Per sfuggire ai creditori che lo aveva minacciato di morte scappò in Francia. Dopo anni di silenzio, nel 1995 il suo nome tornò prepotentemente alla ribalta: il figlio Diego, che stava morendo per un tumore, lanciò un appello sulla stampa chiedendo al padre di poterlo rivedere un'ultima volta. Ma Petrini, braccato dalla malavita, non tornò e suo figlio spirò senza averlo visto. Affetto da una forma di glaucoma, che gli procurò la cecità dell'occhio sinistro – e secondo i suoi medici curanti la malattia potrebbe essere stata provocata dall'assunzione di farmaci dopanti durante la sua carriera – Carlo non smise tuttavia di lottare contro il sistema calcio. E nel 2000 passò finalmente il Rubicone pubblicando la sua autobiografia ( Nel fango del dio pallone, Kaos edizioni), in cui raccontò fatti e misfatti del mondo del calcio italiano, come la pratica del doping. Scrisse di aver usato droghe più volte e con la complicità dei medici sportivi.
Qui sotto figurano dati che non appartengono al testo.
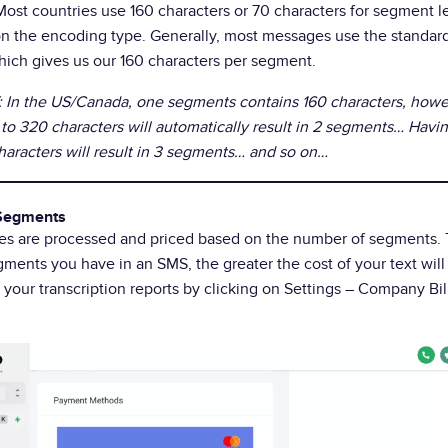
Most countries use 160 characters or 70 characters for segment l
n the encoding type. Generally, most messages use the standa
ich gives us our 160 characters per segment.
In the US/Canada, one segments contains 160 characters, howe
to 320 characters will automatically result in 2 segments… Hav
haracters will result in 3 segments… and so on…
Segments
es are processed and priced based on the number of segments.
ments you have in an SMS, the greater the cost of your text will
n your transcription reports by clicking on Settings – Company Bi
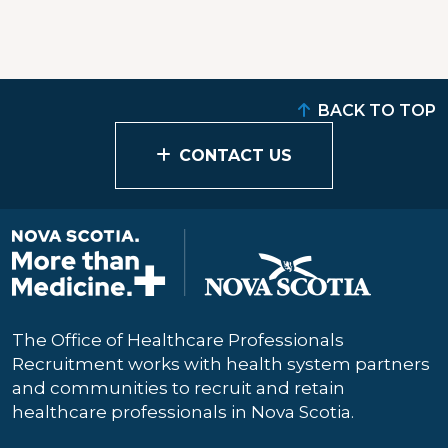
BACK TO TOP
CONTACT US
The Office of Healthcare Professionals
Recruitment works with health system partners
and communities to recruit and retain
healthcare professionals in Nova Scotia.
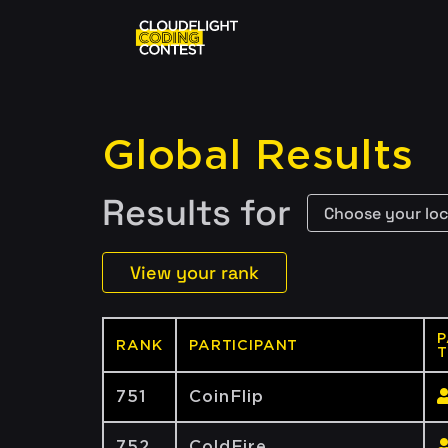
Global Results
Results for
View your rank
P
RANK
PARTICIPANT
T
751
CoinFlip
752
ColdFire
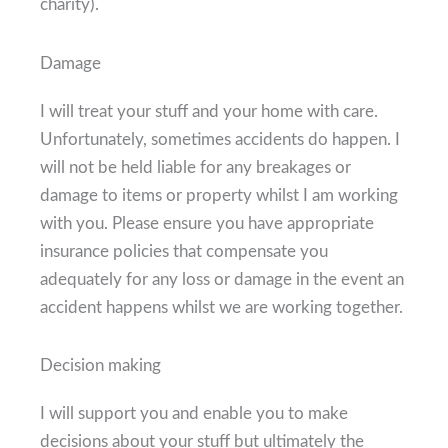
charity).
Damage
I will treat your stuff and your home with care.
Unfortunately, sometimes accidents do happen. I
will not be held liable for any breakages or
damage to items or property whilst I am working
with you. Please ensure you have appropriate
insurance policies that compensate you
adequately for any loss or damage in the event an
accident happens whilst we are working together.
Decision making
I will support you and enable you to make
decisions about your stuff but ultimately the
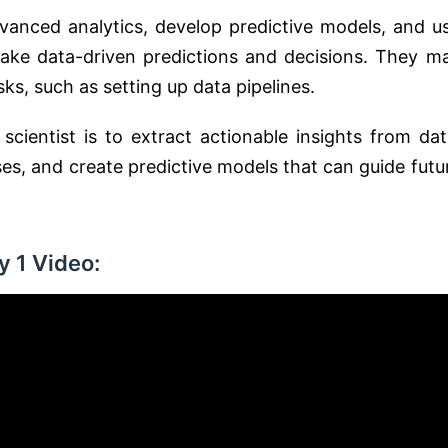
vanced analytics, develop predictive models, and u
ake data-driven predictions and decisions. They m
ks, such as setting up data pipelines.
cientist is to extract actionable insights from dat
s, and create predictive models that can guide futu
 1 Video:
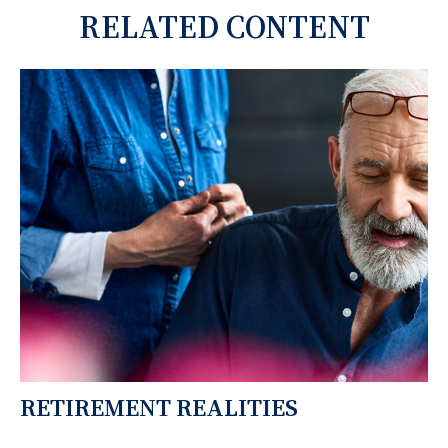
RELATED CONTENT
RETIREMENT REALITIES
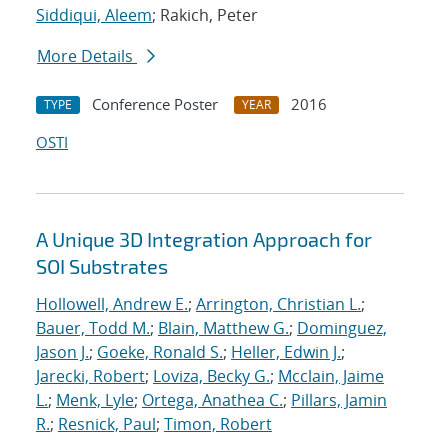
Siddiqui, Aleem
; Rakich, Peter
More Details
Conference Poster
2016
TYPE
YEAR
OSTI
A Unique 3D Integration Approach for
SOI Substrates
Hollowell, Andrew E.
;
Arrington, Christian L.
;
Bauer, Todd M.
;
Blain, Matthew G.
;
Dominguez,
Jason J.
;
Goeke, Ronald S.
;
Heller, Edwin J.
;
Jarecki, Robert
;
Loviza, Becky G.
;
Mcclain, Jaime
L.
;
Menk, Lyle
;
Ortega, Anathea C.
;
Pillars, Jamin
R.
;
Resnick, Paul
;
Timon, Robert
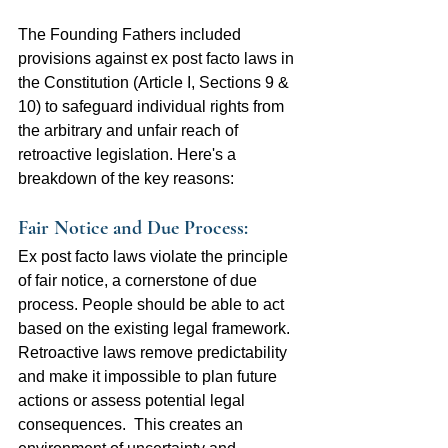
The Founding Fathers included 
provisions against ex post facto laws in 
the Constitution (Article I, Sections 9 & 
10) to safeguard individual rights from 
the arbitrary and unfair reach of 
retroactive legislation. Here's a 
breakdown of the key reasons:
Fair Notice and Due Process: 
Ex post facto laws violate the principle 
of fair notice, a cornerstone of due 
process. People should be able to act 
based on the existing legal framework. 
Retroactive laws remove predictability 
and make it impossible to plan future 
actions or assess potential legal 
consequences.  This creates an 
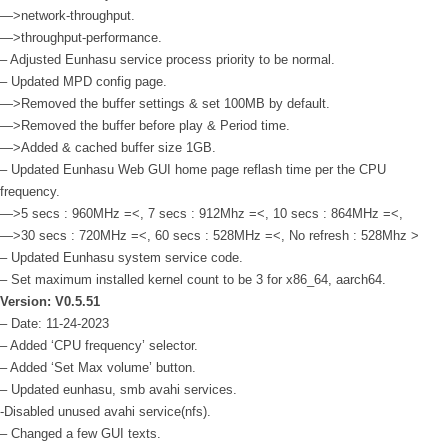
—>network-throughput.
—>throughput-performance.
– Adjusted Eunhasu service process priority to be normal.
– Updated MPD config page.
—>Removed the buffer settings & set 100MB by default.
—>Removed the buffer before play & Period time.
—>Added & cached buffer size 1GB.
– Updated Eunhasu Web GUI home page reflash time per the CPU
frequency.
—>5 secs : 960MHz =<, 7 secs : 912Mhz =<, 10 secs : 864MHz =<,
—>30 secs : 720MHz =<, 60 secs : 528MHz =<, No refresh : 528Mhz >
– Updated Eunhasu system service code.
– Set maximum installed kernel count to be 3 for x86_64, aarch64.
Version: V0.5.51
– Date: 11-24-2023
– Added ‘CPU frequency’ selector.
– Added ‘Set Max volume’ button.
– Updated eunhasu, smb avahi services.
-Disabled unused avahi service(nfs).
– Changed a few GUI texts.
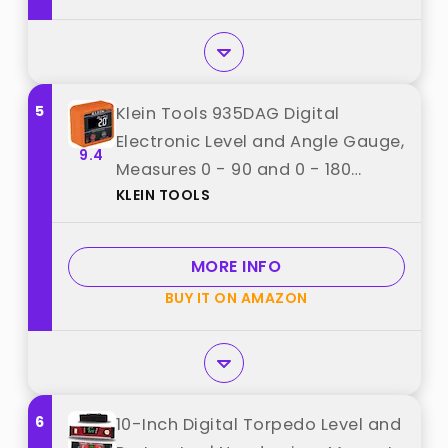
5
Klein Tools 935DAG Digital
Electronic Level and Angle Gauge,
9.4
Measures 0 - 90 and 0 - 180
KLEIN TOOLS
Degree Ranges, Measures and
Sets Angles best from "KLEIN
TOOLS"
MORE INFO
BUY IT ON AMAZON
6
10-Inch Digital Torpedo Level and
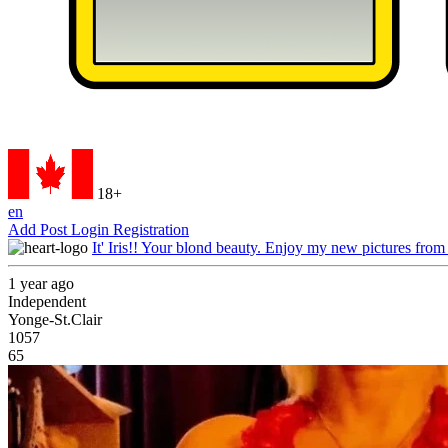
18+
en
Add Post
Login
Registration
It' Iris!! Your blond beauty. Enjoy my new pictures from
1 year ago
Independent
Yonge-St.Clair
1057
65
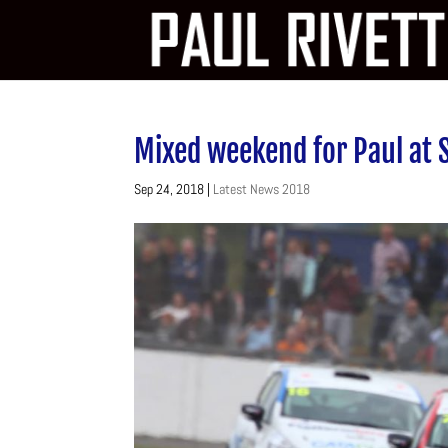
Mixed weekend for Paul at 
Sep 24, 2018
|
Latest News 2018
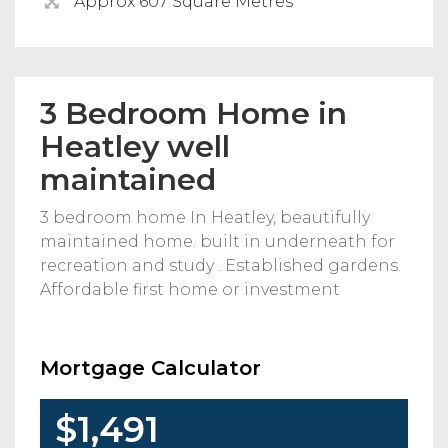
Approx 607 Square Metres
3 Bedroom Home in
Heatley well
maintained
3 bedroom home In Heatley, beautifully
maintained home. built in underneath for
recreation and study . Established gardens.
Affordable first home or investment
Mortgage Calculator
$1,491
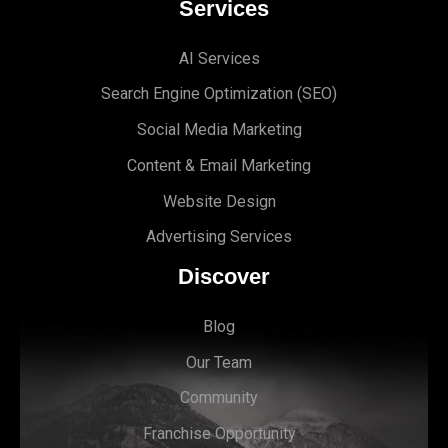
Services
AI Services
Search Engine Optimi
zation (S
EO)
Social Media Marketing
Content & Email Marketing
Website Design
Advertising Services
Discover
Blog
Our Team
Community
Franchise Opportunity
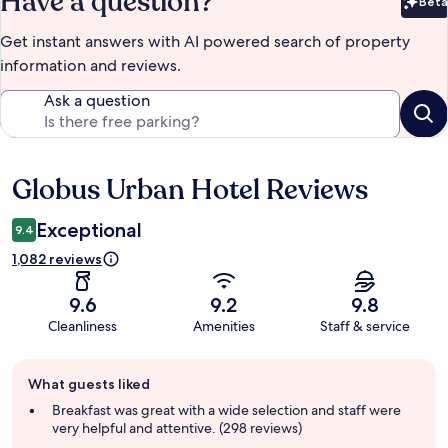
Have a question?
Beta
Bet
Get instant answers with AI powered search of property
information and reviews.
Ask a question
Globus Urban Hotel Reviews
Reviews
Exceptional
9.4
1,082 reviews
9.6
9.2
9.8
Cleanliness
Amenities
Staff & service
Guest
What guests liked
review
summary
Breakfast was great with a wide selection and staff were
very helpful and attentive. (298 reviews)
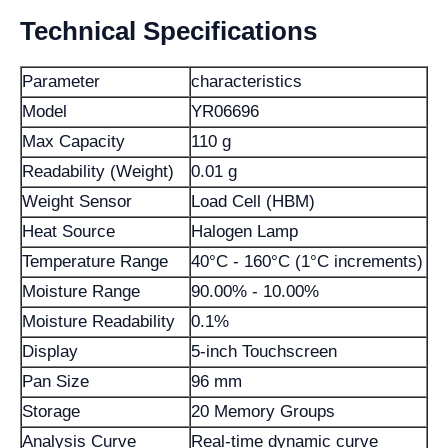
Technical Specifications
Parameter
characteristics
Model
YR06696
Max Capacity
110 g
Readability (Weight)
0.01 g
Weight Sensor
Load Cell (HBM)
Heat Source
Halogen Lamp
Temperature Range
40°C - 160°C (1°C increments)
Moisture Range
90.00% - 10.00%
Moisture Readability
0.1%
Display
5-inch Touchscreen
Pan Size
96 mm
Storage
20 Memory Groups
Analysis Curve
Real-time dynamic curve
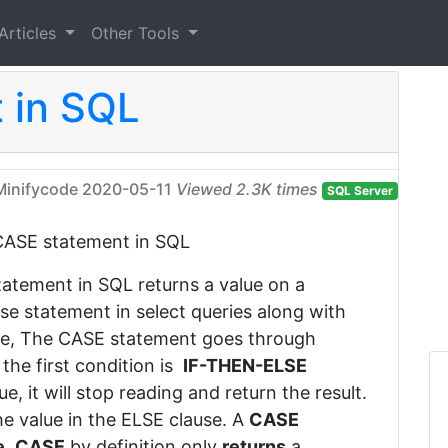
Articles
Other Tools
 in SQL
Minifycode
2020-05-11
Viewed 2.3K times
SQL Server
is CASE statement in SQL
tatement in SQL returns a value on a
se statement in select queries along with
se, The CASE statement goes through
the first condition is
IF-THEN-ELSE
e, it will stop reading and return the result.
the value in the ELSE clause. A
CASE
e
.
CASE
by definition only
returns
a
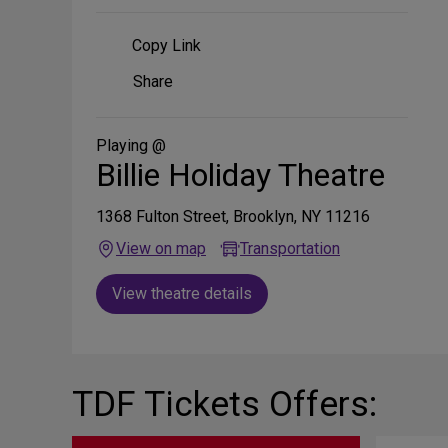
Copy Link
Share
Share
on
Social
Media
Playing @
Billie Holiday Theatre
1368 Fulton Street, Brooklyn, NY 11216
View on map
Transportation
View theatre details
TDF Tickets Offers:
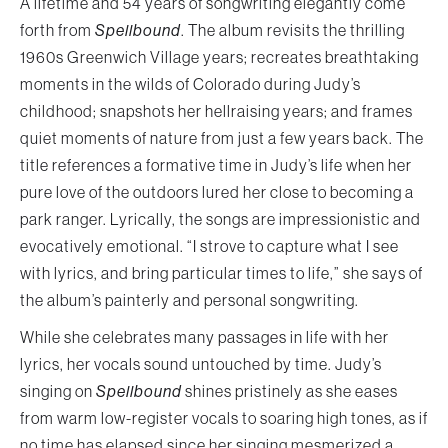
A lifetime and 54 years of songwriting elegantly come
forth from
Spellbound
. The album revisits the thrilling
1960s Greenwich Village years; recreates breathtaking
moments in the wilds of Colorado during Judy’s
childhood; snapshots her hellraising years; and frames
quiet moments of nature from just a few years back. The
title references a formative time in Judy’s life when her
pure love of the outdoors lured her close to becoming a
park ranger. Lyrically, the songs are impressionistic and
evocatively emotional. “I strove to capture what I see
with lyrics, and bring particular times to life,” she says of
the album’s painterly and personal songwriting.
While she celebrates many passages in life with her
lyrics, her vocals sound untouched by time. Judy’s
singing on
Spellbound
shines pristinely as she eases
from warm low-register vocals to soaring high tones, as if
no time has elapsed since her singing mesmerized a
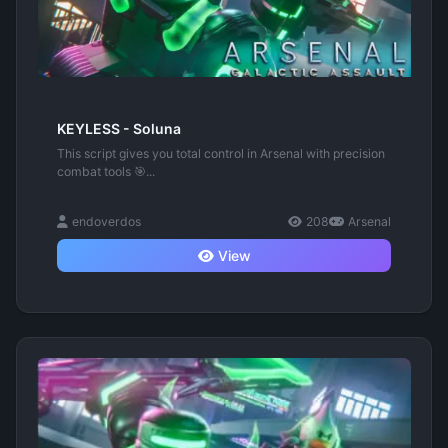
KEYLESS - Soluna
This script gives you total control in Arsenal with precision
combat tools 🎯...
endoverdos
208
Arsenal
View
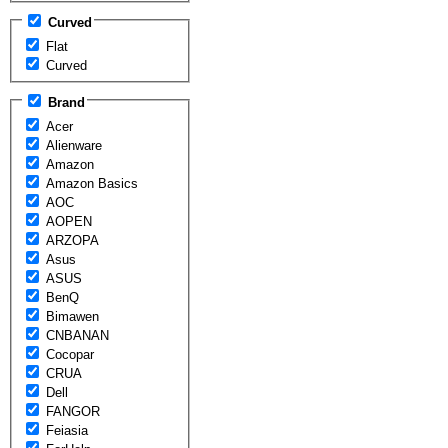
Curved
Flat
Curved
Brand
Acer
Alienware
Amazon
Amazon Basics
AOC
AOPEN
ARZOPA
Asus
ASUS
BenQ
Bimawen
CNBANAN
Cocopar
CRUA
Dell
FANGOR
Feiasia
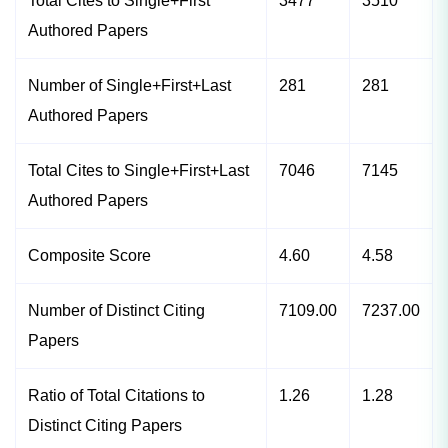
Total Cites to Single+First
3477
3510
Authored Papers
Number of Single+First+Last
281
281
Authored Papers
Total Cites to Single+First+Last
7046
7145
Authored Papers
Composite Score
4.60
4.58
Number of Distinct Citing
7109.00
7237.00
Papers
Ratio of Total Citations to
1.26
1.28
Distinct Citing Papers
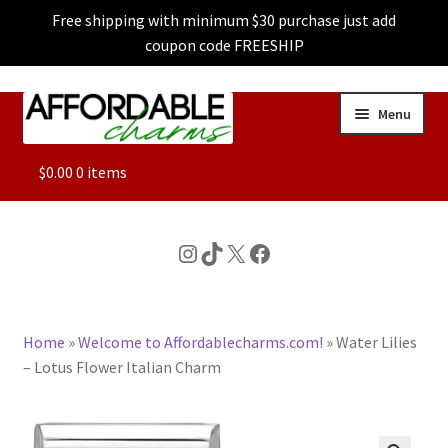
Free shipping with minimum $30 purchase just add
coupon code FREESHIP
Skip
Skip
Menu
to
to
navigation
content
ALL
$
0.00
0 items
FEATURED
Instagram
TikTok
X
Facebook
DOG CHARMS
Home
»
Welcome to Affordablecharms.com!
»
Water Lilies
CHARACTER CHARMS
– Lotus Flower Italian Charm
CUSTOM CHARMS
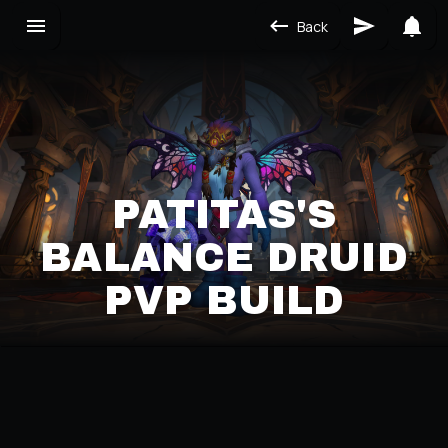
Back
PATITAS'S
BALANCE DRUID
PVP BUILD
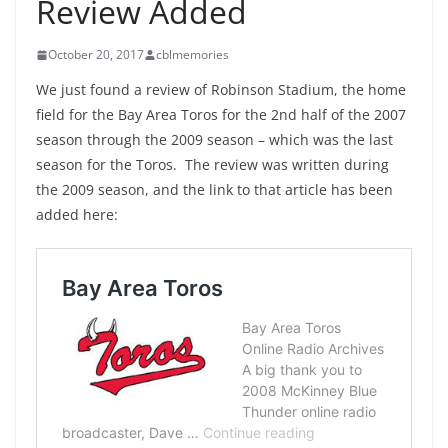
Review Added
October 20, 2017
cblmemories
We just found a review of Robinson Stadium, the home
field for the Bay Area Toros for the 2nd half of the 2007
season through the 2009 season – which was the last
season for the Toros. The review was written during
the 2009 season, and the link to that article has been
added here:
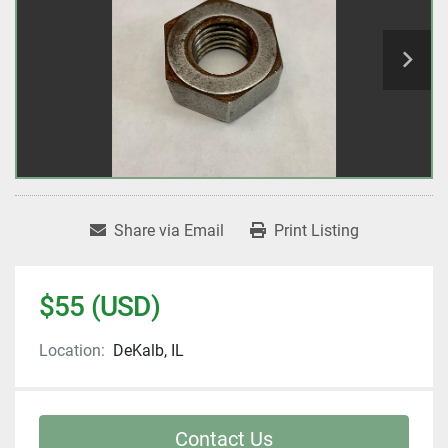
Share via Email
Print Listing
$55 (USD)
Location:
DeKalb, IL
Contact Us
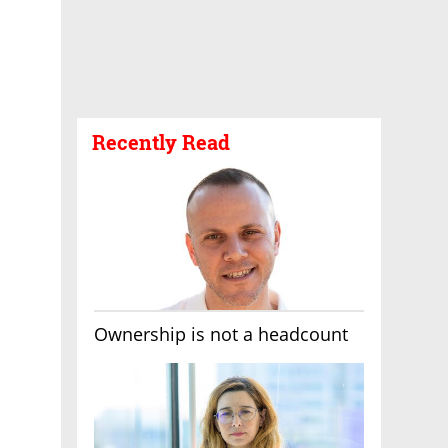
Recently Read
Ownership is not a headcount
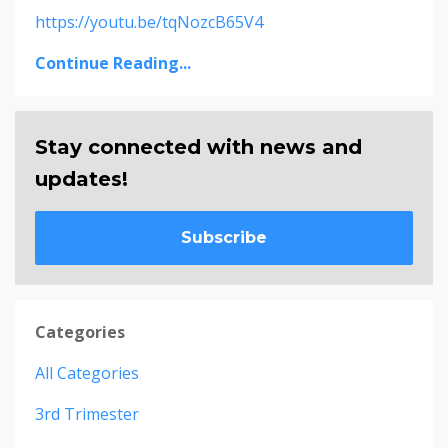
https://youtu.be/tqNozcB65V4
Continue Reading...
Stay connected with news and
updates!
Subscribe
Categories
All Categories
3rd Trimester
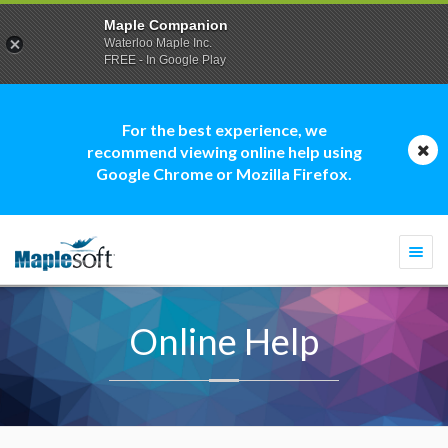
Maple Companion
Waterloo Maple Inc.
FREE - In Google Play
For the best experience, we
recommend viewing online help using
Google Chrome or Mozilla Firefox.
Togg
navi
Online Help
Come detto, nel libro mise sotto accusa tutto il sistema: dalle partite già decise in anticipo dalle stesse società, ai pagamenti in nero e la scarsa moralità dei calciatori professionisti. Fra i principali accusati nei libri scritti da Petrini, Luciano Moggi, intentò una causa civile contro il giocatore nel frattempo diventato scrittore per alcune frasi del tipo: “Ci sono voluti i carabinieri per fermare il boss Luciano Moggi”, “
Il potere delinquenziale dell’amico Lucianone ha permesso al caro Marcello (Lippi, ndr) di vincere”, “La banda Moggi”. Ma le accuse caddero nel vuoto e fu infatti assolto perché secondo il tribunale di Milano queste affermazioni non erano diffamatorie ma desumibili dal rapporto dei carabinieri diffuso anche dai quotidiani sull'indagine Off-Side del 2005. Poco dopo la sua morte, gli ex calciatori rossoblù Castronaro e Sali, intervistati dalle Iene affermarono che la partita tra il Bologna e la Juventus della famigerata stagione 1979 /1980 fu effettivamente combinata per accordo tra le due società, confermando in pratica le dichiarazioni precedentemente fornite dall’allora compagno di squadra Petrini.